1

I need a system to read a S3 bucket for analysis. The bucket is broken down to Year/Month/Day/Hour where each Hour folder has a lot of zipped files that amount to over 2GBs.

Is this something to be scripting in Python with boto3? Looking for any general direction.

GBL_DO
  • 49
  • 1
  • 6
  • You should visit this and look at third most upvoted answer: https://stackoverflow.com/questions/30249069/listing-contents-of-a-bucket-with-boto3 – user4700847 Jun 12 '19 at 23:08
  • 2
    What is your _actual_ requirement? That is, what type of "analysis" do you wish to perform on the files? What is the format of the files inside the zip files? I ask this because Amazon Athena could be a very easy way to process the files, but it depends on the format. Feel free to edit your question to provide more information. – John Rotenstein Jun 13 '19 at 00:16
  • @JohnRotenstein Athena looks like a great solution. The files are gzip format in each folder. Will this be an issue? – GBL_DO Jun 13 '19 at 06:11
  • Athena loves reading gzip files. It makes things faster and cheaper! Please answer my above questions and we will be able to assist further. – John Rotenstein Jun 13 '19 at 07:12
  • @JohnRotenstein Awesome to hear that. Requirement is to count distinct values of a customer_id and group them by item_id across all files. – GBL_DO Jun 13 '19 at 19:04

1 Answers1

1

Amazon Athena can run SQL-like queries across multiple files stored in Amazon S3.

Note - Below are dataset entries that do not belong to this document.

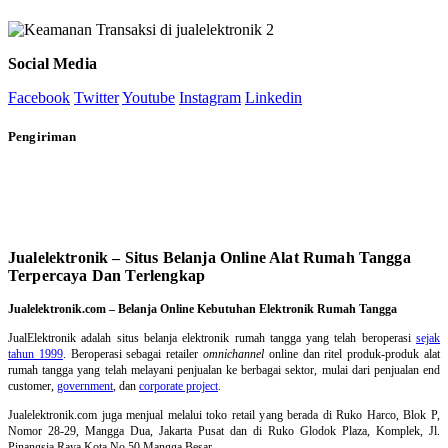
Social Media
Facebook
Twitter
Youtube
Instagram
Linkedin
Pengiriman
Jualelektronik – Situs Belanja Online Alat Rumah Tangga
Terpercaya Dan Terlengkap
Jualelektronik.com – Belanja Online Kebutuhan Elektronik Rumah Tangga
JualElektronik adalah
situs belanja elektronik rumah tangga
yang telah beroperasi
sejak
tahun 1999
. Beroperasi sebagai retailer
omnichannel
online dan ritel produk-produk alat
rumah tangga yang telah melayani penjualan ke berbagai sektor, mulai dari penjualan end
customer,
government
, dan
corporate project
.
Jualelektronik.com juga menjual melalui toko retail yang berada di Ruko Harco, Blok P,
Nomor 28-29, Mangga Dua, Jakarta Pusat dan di Ruko Glodok Plaza, Komplek, Jl.
Pinangsia Raya Kota No.50 Mangga Besar.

The files can be compressed with gzip. In fact, Athena will run faster and cheaper on compressed files because you are only charged for the amount of data scanned from disk.

All files in a given folder (path) in Amazon S3 must be in the same format. For example, if they are CSV files in gzip format, all the files must have the same number of columns in the same order.

You can then use CREATE TABLE in Amazon Athena, which defines the columns in the data files and the location of the data. This is the hardest part, because you have to get the format correctly defined.

Then, you can run SQL SELECT commands to query the data, which will apply to all files in the designated folder.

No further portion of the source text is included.